De l’Ingera pour dîner?

Lorsque j’ai lu l’Abyssin, roman historique de Ruffin, j’ignorais qu’une graine avait été semée dans le jardin de mes projets. Subrepticement, elle a germée. La promesse de la découverte des « mystères de l’Abyssinie », a tout de suite suscité mon intérêt. La rencontre-diapositives a fourni l’élément déclencheur de la décision « j’y vais ». Pascal, le guide, la tête encore remplie des images de son repérage et débordant d’anecdotes historiques, m’a convaincu. J’ai voulu entendre moi-même gronder les chutes du Nil bleu, voir le vol des oiseaux habitant le petit matin du lac Tana, marcher la cour des châteaux de Gondar, cheminer sur l’escarpement kilométrique du Simien, goûter l’ingera, sentir les grains qu’on torréfie lors de la cérémonie du café.

Qualifier d’extraordinaire la région du parc national du Simien n’est pas exagéré. Seulement pour cette partie du voyage, j’ai accumulé chaque jour des giga-octets de souvenirs! Là bas, sur la frange dentelée du haut plateau, on observe un paysage géant que l’érosion a griffé sauvagement. On ne peut imaginer les forces et le temps nécessaire à le façonner. On se prend à rêver de préhistoire devant le spectacle de la rivière Jinbar se jetant dans l’abysse de Geech. A l’horizon, vers les basses terres, la nature, telle un peintre dément, a mélangée ses couleurs. Le miel des jaunes, les ocres, les verts subtils des graminées se mélangent dans une orgie chromatique sous le bleu embrumé du ciel. Les premières images des hampes florales des lobélies géantes, sentinelles rigides parsemées au hasard du terrain pentu, restent gravées dans la mémoire.

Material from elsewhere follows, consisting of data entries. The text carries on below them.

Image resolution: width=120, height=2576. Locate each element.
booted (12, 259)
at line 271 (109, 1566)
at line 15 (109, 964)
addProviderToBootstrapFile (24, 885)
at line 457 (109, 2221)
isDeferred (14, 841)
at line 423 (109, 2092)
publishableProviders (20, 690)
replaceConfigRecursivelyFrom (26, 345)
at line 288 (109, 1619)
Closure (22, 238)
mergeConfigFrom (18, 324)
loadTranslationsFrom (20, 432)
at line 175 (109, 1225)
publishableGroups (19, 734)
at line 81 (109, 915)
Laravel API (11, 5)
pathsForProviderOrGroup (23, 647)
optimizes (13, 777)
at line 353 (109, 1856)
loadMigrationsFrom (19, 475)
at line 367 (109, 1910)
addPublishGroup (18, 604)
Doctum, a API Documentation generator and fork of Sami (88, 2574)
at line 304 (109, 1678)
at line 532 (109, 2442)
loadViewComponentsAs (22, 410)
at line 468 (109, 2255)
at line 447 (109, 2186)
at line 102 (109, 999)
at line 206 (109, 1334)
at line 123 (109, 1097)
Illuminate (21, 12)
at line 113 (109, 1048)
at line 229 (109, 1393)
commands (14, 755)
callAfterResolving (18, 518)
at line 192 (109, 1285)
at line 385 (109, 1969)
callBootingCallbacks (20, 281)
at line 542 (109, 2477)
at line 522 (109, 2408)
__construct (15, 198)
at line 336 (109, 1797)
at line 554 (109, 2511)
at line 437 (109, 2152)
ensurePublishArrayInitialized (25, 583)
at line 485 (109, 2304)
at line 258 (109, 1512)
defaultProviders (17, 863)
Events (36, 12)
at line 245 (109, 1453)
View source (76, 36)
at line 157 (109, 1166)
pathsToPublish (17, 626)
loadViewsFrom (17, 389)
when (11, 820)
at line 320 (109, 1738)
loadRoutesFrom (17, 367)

La nature généreuse du nord éthiopien n’est pas la seule source d’émerveillement. La ferveur religieuse des habitants a parsemé cette région d’églises hors du commun. Creusées dans le roc rouge des collines de Lalibela ou construites dans les grottes qu’on trouve dans les montagnes de la province du Tigray, certaines entendent les prières des fidèles depuis près de 1500 ans…S’y rendre, pour certaines, exige plusieurs heures d’un effort soutenu. Elles m’ont empli les yeux de leurs murales magnifiques. J’entends encore résonner les chants orthodoxes de la messe du matin. Il faudrait dix fois le temps pour examiner toute la richesse des détails sculptés dans la pierre des colonnes et des plafonds.

Partout, des enfants curieux nous ont accueillis avec des rires et des sourires éclatants. Presque toujours, on sent le plaisir des gens à nous retourner le « salam » qu’on a osé leur adresser. Seul élément désolant, la très grande pauvreté des habitants des campagnes. Force est de constater la quasi-absence de services sanitaires et comment nous sommes choyés ici. Ample sujet de méditation au retour.

Ce premier contact avec le cœur de l’Afrique m’a donné le goût d’en voir plus. Je n’ai qu ‘une suggestion à faire. Allez y. Quant à l’ingera…et bien, la prochaine fois, je passe mon tour!

Guy Nadeau, voyageur

1 Ingera : mets éthiopien qui se présente comme une grande crêpe mine de couleur grisâtre et d’un goût légèrement amer, faite d’une céréale qui ne pousse qu’en altitude, le tef.